What’s To Blame:
A rare, deep digging trough is the culprit. So long as the jet stream smiles big over the United States, the flood gates will remain open for the East Coast. If the trough is to blame then the Bermuda High will be hit with an accessory charge. In the summer we typically focus on the Bermuda High in the Atlantic. The difference this year is the amount of moisture the dipping jet is pulling into eastern Carolina. Thus, any small lift in our atmosphere turns into a torrential downpour the likes of which are traditionally seen in the Amazon. If there is one takeaway from all of this it is that extreme weather patterns are normally assisted by features that go beyond the impacts felt at the surface.
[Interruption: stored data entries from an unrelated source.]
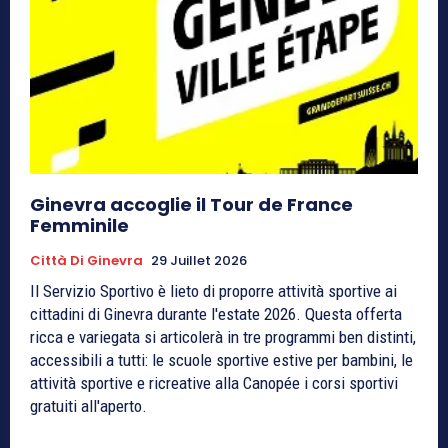
Ginevra accoglie il Tour de France
Femminile
Città Di Ginevra
29 Juillet 2026
Il Servizio Sportivo è lieto di proporre attività sportive ai
cittadini di Ginevra durante l'estate 2026. Questa offerta
ricca e variegata si articolerà in tre programmi ben distinti,
accessibili a tutti: le scuole sportive estive per bambini, le
attività sportive e ricreative alla Canopée i corsi sportivi
gratuiti all'aperto.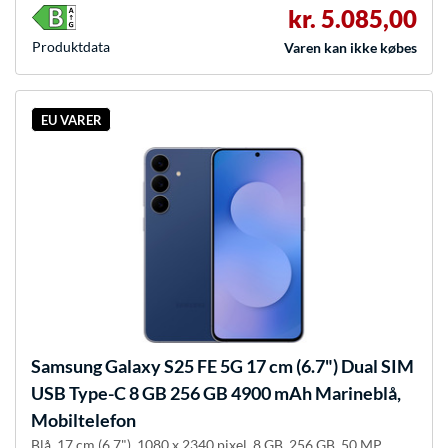
kr. 5.085,00
Produkt­data
Varen kan ikke købes
EU VARER
Samsung
Galaxy S25 FE 5G 17 cm (6.7") Dual SIM
USB Type-C 8 GB 256 GB 4900 mAh Marineblå,
Mobiltelefon
Blå, 17 cm (6.7"), 1080 x 2340 pixel, 8 GB, 256 GB, 50 MP,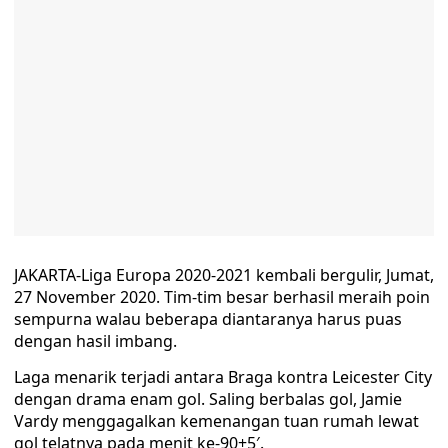
JAKARTA-Liga Europa 2020-2021 kembali bergulir, Jumat,
27 November 2020. Tim-tim besar berhasil meraih poin
sempurna walau beberapa diantaranya harus puas
dengan hasil imbang.
Laga menarik terjadi antara Braga kontra Leicester City
dengan drama enam gol. Saling berbalas gol, Jamie
Vardy menggagalkan kemenangan tuan rumah lewat
gol telatnya pada menit ke-90+5′.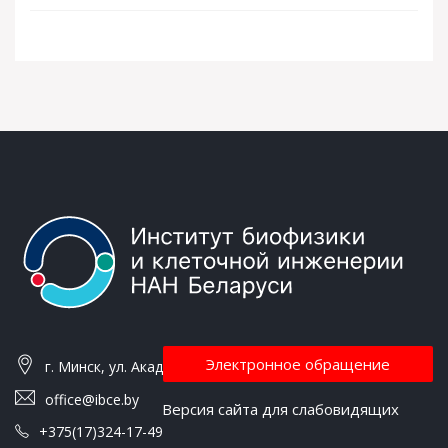
Электронное обращение
г. Минск, ул. Академическая, 27
office@ibce.by
Версия сайта для слабовидящих
+375(17)324-17-49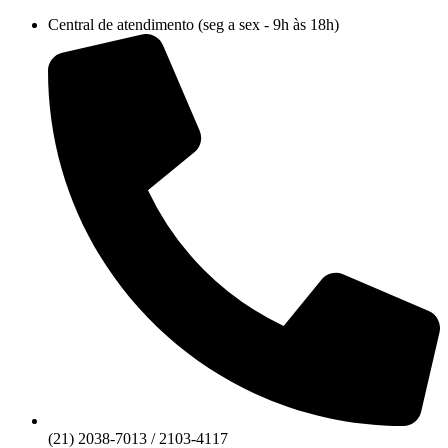
Ir
Central de atendimento (seg a sex - 9h às 18h)
para
o
conteúdo
(21) 2038-7013 / 2103-4117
The jet stream is a big player in our current pattern and is part of the reason we’re still puddle hopping back to work this week. Adjust the jet stream and we’ll finally work out of the wet pattern (looks to be the case next weekend).
Below I’ve gathered some data to put in perspective how wet this pattern has been for us. Data locations with these records are few and far between so I only have Greenville to show:
Roasting In Death Valley:
While we are tracking record rainfall, Death Valley is tracking record heat. As of Sunday afternoon, the closest Death Valley has come to the record is 7° (127° Saturday). Keep in mind, this isn’t a traditional “hottest on this day” record. This record, if broken, will be a “Hottest recorded temperature…ever”…record. In fact, I’ve even read that an AP photographer’s camera stopped working due to the extreme heat. Sunday and Monday will be even hotter for the Valley. For what it’s worth, heath officials advise that a roast be held at 130° for 112 minutes before serving to insure safe consumption. Tough to get any closer to the definition of “roasting” than this weekend in Death Valley.